AUSTRALIA – The Eagle Eye from Wild Pacific Media on Vimeo.

Selecting the correct drone

There’s no doubt that a great drone film starts with selecting the most appropriate drone, but how do you decide which one to buy?

Well, there are several factors that you need to take into consideration. It’s worth noting that the saying ‘you get what you pay for’ couldn’t be more true when purchasing a drone. However, if you shop smart you can still get great value for money.

The three most important aspects to consider are flight time, maximum range and the drones’ camera. Of course, intelligent flight modes and obstacle avoidance sensors are nice to have, but these three aspects are what I believe to be the most critical.

Having a long flight time provides you with plenty of freedom whilst your drone is in the air. You’re able to re-take shots if you’re not completely happy with them, without having to constantly worry about changing batteries. This in itself will reduce the pressure and allow you to be more at ease knowing you have a decent amount of time to get everything shot.

Similarly, your drone’s maximum range will allow you to explore the skies further and potentially scope out new shots that you may not have thought possible when planning.

And finally, the drone’s camera is where the magic really happens. It’s worth mentioning that you can buy drones with or without an attached camera, so it depends on what you would prefer to use. Some prefer to attach their own action camera such as a “Go Pro” to their drone, whilst others prefer having a built-in camera. This is down to personal preference and there is no right or wrong decision in whichever you select.

Personally, I like to use a drone with a 4K camera as it allows you to do some cool effects in post-production like the Vertigo effect, but 1080p can be more than sufficient. However a drone with a 3-axis gimbal is a must, as this will keep your camera level during flight.


Before you begin making your film, you should go through a planning process. Decide a subject for your film – be it a place or an event. If your film is about a place, it’s definitely worth trying to maintain interest by conveying some form of a story.

If you’re struggling to think of a location for your film, this handy tip I discovered by Ty Poland might help you out. You can use Google Map’s satellite mode to find new and exciting locations that you didn’t know about.
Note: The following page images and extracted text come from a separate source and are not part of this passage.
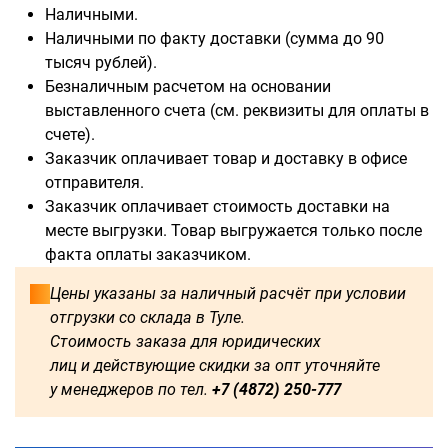
Наличными.
Наличными по факту доставки (сумма до 90
тысяч рублей).
Безналичным расчетом на основании
выставленного счета (см. реквизиты для оплаты в
счете).
Заказчик оплачивает товар и доставку в офисе
отправителя.
Заказчик оплачивает стоимость доставки на
месте выгрузки. Товар выгружается только после
факта оплаты заказчиком.
Цены указаны за наличный расчёт при условии
отгрузки со склада в Туле.
Стоимость заказа для юридических
лиц и действующие скидки за опт уточняйте
у менеджеров по тел.
+7 (4872) 250-777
It’s a really great idea and definitely something worth doing when you’re planning out a film.

If you’re still unsure, I would suggest physically going to some of these newly discovered places and do some location scouting. This should help you come up with some cool shot ideas.

Before you do so, you should probably make sure you have permission to be flying at these locations. Laws will vary from place to place so make sure you do some research beforehand.

It is also a good idea to come up with a shot list. All you have to do is write down a series of shots that you wish to capture; you then methodically work your way through your list whilst you’re shooting. It’s not a great idea to try and think of these whilst you’re concentrating on the actual shooting.

Even if you’re planning on running and gunning your film, having a general idea of what shots you’re going to be recording ahead of time will be a massive help.


When it comes to shooting your film you should carry out a pre-flight check. This will minimise the chances of anything going wrong mid-flight and ensures you’re fully prepared to shoot. You can see an example of a pre-flight checklist here.

If you’re new to piloting a drone, you should start with some basic movements and shots. As you begin to get more comfortable behind the controller, you can move onto more advanced techniques. Below I’ll go over some basic shots and tips for shooting your first drone film.

Example shots & tips

Sometimes when you fly your drone forwards, the propellers can come into shot or if it is a sunny day they can also cause prop shadows to appear. Both of these issues can ruin your shot. Therefore, a great shot to start off with is simply flying your drone backwards!

By flying backwards, you eliminate the chances of this happening and it also gives you the opportunity to do what is called a ‘reveal’. You can have your drone fly backwards over an object, which will slowly come into the shot – I.e. the reveal.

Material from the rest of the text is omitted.